EU soybean imports are also tracking 4pc behind last year.

Malaysian palm oil futures steadied near MYR 4,350/t after bargain buying, with Dorab Mistry projecting prices could exceed 5,000 ringgit if Indonesian biofuel mandates tighten supplies.

Macro

Australian CPI accelerated to 3.0pc y/y in August, with electricity costs falling due to subsidies but core inflation risks running higher, pointing to reduced scope for RBA easing beyond November.

In the US, Fed Chair Powell flagged upside inflation risks and downside employment risks, describing policy as a “challenging situation”, while Chicago Fed’s Goolsbee argued against aggressive front-loaded cuts given resilient labour and tariff uncertainty.
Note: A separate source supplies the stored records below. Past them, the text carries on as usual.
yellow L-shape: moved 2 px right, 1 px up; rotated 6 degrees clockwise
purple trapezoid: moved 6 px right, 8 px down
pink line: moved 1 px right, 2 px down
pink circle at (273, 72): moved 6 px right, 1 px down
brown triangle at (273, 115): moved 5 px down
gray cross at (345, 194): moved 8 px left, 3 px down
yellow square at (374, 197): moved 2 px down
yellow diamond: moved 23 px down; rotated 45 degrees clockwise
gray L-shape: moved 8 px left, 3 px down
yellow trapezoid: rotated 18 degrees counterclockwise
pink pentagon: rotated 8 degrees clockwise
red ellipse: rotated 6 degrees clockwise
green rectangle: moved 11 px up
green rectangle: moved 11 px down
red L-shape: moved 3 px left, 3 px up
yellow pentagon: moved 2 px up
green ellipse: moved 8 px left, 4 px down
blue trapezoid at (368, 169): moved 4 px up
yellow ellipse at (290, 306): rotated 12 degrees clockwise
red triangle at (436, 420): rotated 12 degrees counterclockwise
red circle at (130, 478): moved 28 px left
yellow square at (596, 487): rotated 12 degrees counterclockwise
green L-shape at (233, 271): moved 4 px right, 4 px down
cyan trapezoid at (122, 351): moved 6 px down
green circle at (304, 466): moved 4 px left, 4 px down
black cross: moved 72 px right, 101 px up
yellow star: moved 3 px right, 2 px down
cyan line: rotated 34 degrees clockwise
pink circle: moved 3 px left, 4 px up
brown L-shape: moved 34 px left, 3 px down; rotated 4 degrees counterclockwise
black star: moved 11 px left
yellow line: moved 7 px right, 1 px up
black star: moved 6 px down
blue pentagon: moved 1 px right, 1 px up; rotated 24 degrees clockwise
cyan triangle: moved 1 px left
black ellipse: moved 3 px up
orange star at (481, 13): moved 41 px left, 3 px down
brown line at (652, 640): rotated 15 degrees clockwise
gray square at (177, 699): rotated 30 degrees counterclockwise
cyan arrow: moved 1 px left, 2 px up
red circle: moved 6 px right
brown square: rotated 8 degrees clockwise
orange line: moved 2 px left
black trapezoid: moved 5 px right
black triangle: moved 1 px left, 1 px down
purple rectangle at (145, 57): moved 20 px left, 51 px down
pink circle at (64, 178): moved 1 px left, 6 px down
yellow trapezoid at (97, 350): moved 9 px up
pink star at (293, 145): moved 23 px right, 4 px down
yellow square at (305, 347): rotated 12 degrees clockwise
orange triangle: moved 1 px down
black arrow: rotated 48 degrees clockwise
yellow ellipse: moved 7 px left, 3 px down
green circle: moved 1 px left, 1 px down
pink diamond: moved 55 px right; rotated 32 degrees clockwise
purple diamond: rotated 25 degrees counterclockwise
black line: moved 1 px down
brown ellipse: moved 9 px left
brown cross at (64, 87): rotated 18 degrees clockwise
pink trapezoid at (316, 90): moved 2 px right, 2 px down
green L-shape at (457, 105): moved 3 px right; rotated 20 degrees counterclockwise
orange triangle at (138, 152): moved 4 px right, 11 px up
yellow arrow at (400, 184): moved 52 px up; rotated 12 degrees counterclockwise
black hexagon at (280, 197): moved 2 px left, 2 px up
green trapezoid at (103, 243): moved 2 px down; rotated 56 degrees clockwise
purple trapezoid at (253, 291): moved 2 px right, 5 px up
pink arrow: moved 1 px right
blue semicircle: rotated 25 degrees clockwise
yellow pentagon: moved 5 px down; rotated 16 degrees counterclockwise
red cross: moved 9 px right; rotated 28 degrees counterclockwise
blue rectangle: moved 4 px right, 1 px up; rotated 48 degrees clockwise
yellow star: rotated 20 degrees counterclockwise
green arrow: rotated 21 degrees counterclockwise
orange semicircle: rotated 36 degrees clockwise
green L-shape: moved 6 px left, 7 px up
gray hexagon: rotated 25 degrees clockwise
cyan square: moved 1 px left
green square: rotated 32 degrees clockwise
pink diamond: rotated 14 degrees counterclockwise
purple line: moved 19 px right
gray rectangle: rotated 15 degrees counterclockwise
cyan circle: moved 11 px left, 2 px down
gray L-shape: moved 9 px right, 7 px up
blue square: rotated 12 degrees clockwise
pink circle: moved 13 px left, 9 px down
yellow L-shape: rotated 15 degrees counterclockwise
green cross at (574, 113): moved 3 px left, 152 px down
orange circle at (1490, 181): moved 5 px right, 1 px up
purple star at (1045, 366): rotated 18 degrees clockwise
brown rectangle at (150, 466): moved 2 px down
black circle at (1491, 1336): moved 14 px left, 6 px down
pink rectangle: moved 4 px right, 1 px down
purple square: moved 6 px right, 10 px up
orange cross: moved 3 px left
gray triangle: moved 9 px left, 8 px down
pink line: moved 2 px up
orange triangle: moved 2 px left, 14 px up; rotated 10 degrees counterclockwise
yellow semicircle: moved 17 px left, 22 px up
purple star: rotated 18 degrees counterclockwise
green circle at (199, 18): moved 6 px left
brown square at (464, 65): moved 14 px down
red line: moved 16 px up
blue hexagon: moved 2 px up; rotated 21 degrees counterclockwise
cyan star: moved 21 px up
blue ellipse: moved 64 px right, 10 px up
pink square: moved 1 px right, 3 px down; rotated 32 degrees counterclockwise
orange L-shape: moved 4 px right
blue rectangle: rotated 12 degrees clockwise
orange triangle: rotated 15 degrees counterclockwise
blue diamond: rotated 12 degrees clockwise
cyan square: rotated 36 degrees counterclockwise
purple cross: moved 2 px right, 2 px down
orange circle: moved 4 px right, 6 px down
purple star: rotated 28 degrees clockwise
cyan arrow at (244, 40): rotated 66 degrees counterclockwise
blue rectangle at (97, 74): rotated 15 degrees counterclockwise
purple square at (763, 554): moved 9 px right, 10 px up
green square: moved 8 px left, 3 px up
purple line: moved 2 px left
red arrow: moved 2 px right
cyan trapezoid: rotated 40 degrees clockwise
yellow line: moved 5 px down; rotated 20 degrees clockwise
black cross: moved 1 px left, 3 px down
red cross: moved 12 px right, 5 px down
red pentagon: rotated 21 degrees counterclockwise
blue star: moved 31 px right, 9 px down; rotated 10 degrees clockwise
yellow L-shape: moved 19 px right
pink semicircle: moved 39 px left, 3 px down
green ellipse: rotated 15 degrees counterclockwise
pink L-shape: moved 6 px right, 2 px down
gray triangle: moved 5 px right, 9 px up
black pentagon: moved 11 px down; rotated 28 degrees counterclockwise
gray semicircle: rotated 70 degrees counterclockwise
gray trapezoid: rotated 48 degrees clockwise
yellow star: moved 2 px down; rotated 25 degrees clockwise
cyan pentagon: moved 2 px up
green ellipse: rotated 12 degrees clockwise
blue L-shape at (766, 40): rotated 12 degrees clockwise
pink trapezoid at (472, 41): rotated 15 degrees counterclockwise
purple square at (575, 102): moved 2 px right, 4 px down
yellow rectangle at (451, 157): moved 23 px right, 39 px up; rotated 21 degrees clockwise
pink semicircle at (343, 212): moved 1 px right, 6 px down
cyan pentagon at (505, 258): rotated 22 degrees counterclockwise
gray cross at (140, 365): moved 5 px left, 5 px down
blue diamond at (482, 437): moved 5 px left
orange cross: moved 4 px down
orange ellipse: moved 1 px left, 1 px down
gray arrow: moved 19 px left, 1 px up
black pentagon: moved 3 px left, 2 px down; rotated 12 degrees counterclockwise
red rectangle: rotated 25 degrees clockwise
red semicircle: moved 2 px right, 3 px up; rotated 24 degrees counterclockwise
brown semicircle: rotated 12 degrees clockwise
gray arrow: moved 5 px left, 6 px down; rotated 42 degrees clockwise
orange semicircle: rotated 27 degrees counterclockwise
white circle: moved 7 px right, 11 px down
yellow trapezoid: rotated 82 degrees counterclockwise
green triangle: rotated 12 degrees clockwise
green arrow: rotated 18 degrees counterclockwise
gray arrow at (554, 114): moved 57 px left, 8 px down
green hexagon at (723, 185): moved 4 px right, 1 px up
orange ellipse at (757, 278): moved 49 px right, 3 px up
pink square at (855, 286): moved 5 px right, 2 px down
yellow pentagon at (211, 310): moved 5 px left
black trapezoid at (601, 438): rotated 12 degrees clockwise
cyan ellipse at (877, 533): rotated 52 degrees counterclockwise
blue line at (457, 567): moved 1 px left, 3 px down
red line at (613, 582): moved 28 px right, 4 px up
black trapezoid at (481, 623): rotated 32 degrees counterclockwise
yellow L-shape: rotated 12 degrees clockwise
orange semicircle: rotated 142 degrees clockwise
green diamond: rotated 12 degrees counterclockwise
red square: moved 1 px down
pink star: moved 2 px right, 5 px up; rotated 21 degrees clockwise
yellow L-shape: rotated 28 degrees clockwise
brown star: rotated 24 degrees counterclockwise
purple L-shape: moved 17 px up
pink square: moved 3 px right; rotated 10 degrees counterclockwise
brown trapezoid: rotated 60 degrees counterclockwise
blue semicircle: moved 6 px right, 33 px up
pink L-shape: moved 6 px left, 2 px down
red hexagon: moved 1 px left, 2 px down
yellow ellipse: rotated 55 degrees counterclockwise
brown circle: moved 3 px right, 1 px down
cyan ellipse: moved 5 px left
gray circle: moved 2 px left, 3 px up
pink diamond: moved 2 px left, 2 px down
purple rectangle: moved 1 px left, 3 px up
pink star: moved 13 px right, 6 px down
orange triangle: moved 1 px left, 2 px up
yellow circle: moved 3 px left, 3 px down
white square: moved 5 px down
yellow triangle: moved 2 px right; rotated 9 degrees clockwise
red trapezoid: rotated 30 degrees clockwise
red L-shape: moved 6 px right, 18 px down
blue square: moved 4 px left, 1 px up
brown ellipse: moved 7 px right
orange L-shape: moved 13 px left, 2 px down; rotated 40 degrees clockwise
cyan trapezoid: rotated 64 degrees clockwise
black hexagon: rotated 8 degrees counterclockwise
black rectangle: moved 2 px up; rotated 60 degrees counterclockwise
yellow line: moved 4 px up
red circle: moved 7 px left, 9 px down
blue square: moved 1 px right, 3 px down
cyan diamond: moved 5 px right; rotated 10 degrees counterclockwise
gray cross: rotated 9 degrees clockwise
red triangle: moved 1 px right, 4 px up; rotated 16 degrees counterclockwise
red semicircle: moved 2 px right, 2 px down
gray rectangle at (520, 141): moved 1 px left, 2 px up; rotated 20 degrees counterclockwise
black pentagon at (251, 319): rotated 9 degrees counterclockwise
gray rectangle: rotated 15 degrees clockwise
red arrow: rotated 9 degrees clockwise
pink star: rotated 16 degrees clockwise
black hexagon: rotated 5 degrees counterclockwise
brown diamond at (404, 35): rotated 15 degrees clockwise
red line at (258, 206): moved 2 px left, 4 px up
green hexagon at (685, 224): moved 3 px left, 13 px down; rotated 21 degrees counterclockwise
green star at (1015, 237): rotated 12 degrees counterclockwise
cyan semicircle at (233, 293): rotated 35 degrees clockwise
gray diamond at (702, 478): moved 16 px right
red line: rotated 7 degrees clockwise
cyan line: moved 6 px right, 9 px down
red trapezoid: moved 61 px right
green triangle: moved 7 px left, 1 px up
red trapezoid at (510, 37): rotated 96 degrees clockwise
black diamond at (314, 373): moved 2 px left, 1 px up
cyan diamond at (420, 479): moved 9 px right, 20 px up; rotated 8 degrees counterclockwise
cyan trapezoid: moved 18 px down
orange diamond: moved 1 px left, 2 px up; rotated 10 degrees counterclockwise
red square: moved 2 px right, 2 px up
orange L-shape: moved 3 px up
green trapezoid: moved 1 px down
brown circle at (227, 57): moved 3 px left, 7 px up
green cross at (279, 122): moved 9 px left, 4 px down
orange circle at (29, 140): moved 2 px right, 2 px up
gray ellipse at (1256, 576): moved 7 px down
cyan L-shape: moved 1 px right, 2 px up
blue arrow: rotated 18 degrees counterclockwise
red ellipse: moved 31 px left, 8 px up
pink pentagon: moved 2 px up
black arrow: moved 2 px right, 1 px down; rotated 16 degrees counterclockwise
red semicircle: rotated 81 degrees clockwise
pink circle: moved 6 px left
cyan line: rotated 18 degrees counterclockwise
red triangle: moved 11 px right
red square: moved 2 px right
US housing surprised to the upside, with new home sales surging 20.5pc in August as mortgage rates eased.

On trade and geopolitics, Canada is seeking to expand agricultural and energy sales to China, while US trade representatives expect to finalise deals with parts of Southeast Asia soon.

Separately, tensions persist with Brazil over Trump’s 50pc tariffs, which Eurasia Group views as unlikely to resolve, raising the risk of a bifurcated global trading system between BRICS and G7 blocs.

CNH’s CEO warned farmer purchasing power will remain weak into 2026, given low crop prices and limited profitability, curbing equipment demand despite recent price stabilisation.

Australia

A slight improvement in prices for WA yesterday with canola bids up to A$815 FIS Albany, wheat was a couple dollars higher at $337, and barley unchanged at $308.

Feeder cattle eased this week, heifers around 20c/kg lw lower, Steers 11c/kg lw easier.

Heavy lambs also eased over the week, down 16c/kg cwt with yardings telling the story. Light lamb numbers were higher while heavy lambs were tighter across national saleyards.

Hay values are always a little hard to find transparency on – offer side of the market is showing Wheaten hay around $330/t while vetch in the high $400’s.